TitleSupplementation effects on sheep diet and weight on semi-desert range
Publication TypeJournal Article
Year of Publication1990
AuthorsHamadeh S.K., Hulet, Clarence V., Rouda R.R., Holechek J.L
JournalSheep Research Journal
Volume6
Pagination6-13
Date Published1990
Abstract

Nutritive value of range forage can be inadequate for grazing livestock when forage is mature, during periods of drought or during critical livestock physiological stages. Supplementation has been a common practice to help correct nutritional deficiencies and improve livestock performance. Better productivity associated with supplementation of various classes of range livestock is well documented.
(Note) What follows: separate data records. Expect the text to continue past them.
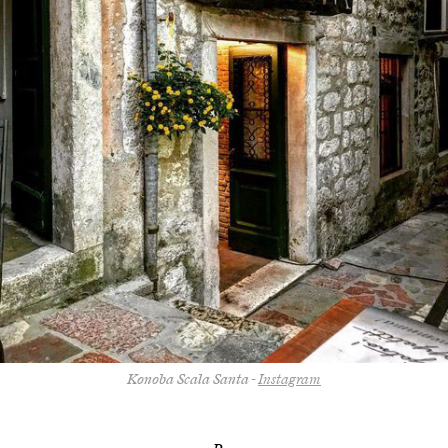
Konoba Scala Santa
-
Instagram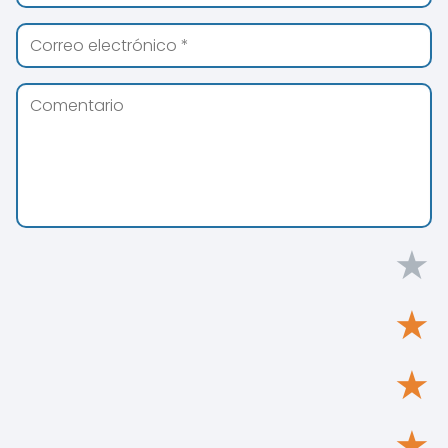
★
★
★
★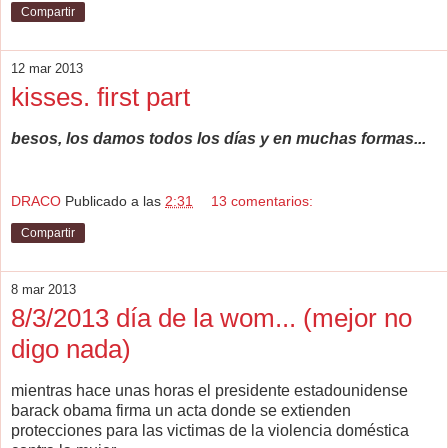
Compartir
12 mar 2013
kisses. first part
besos, los damos todos los días y en muchas formas...
DRACO
Publicado a las
2:31
13 comentarios:
Compartir
8 mar 2013
8/3/2013 día de la wom... (mejor no
digo nada)
mientras hace unas horas el presidente estadounidense
barack obama firma un acta donde se extienden
protecciones para las victimas de la violencia doméstica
Various studies concerning range livestock response to supplementation are reviewed by Allden (1981) and Holechek et al. (1989). Mechanisms by which supplementation improves livestock performance have been reviewed by Horn and McCollum (1987) and Petersen (1987). Diet selectivity can affect livestock nutritional status (Heady 1964). Holechek et al. (1989) reviewed various studies showing livestock vary their preference as the season progresses. Research evaluating the effects of protein supplementation on sheep diet, seasonal botanical composition and quality is unavailable for New Mexico rangelands.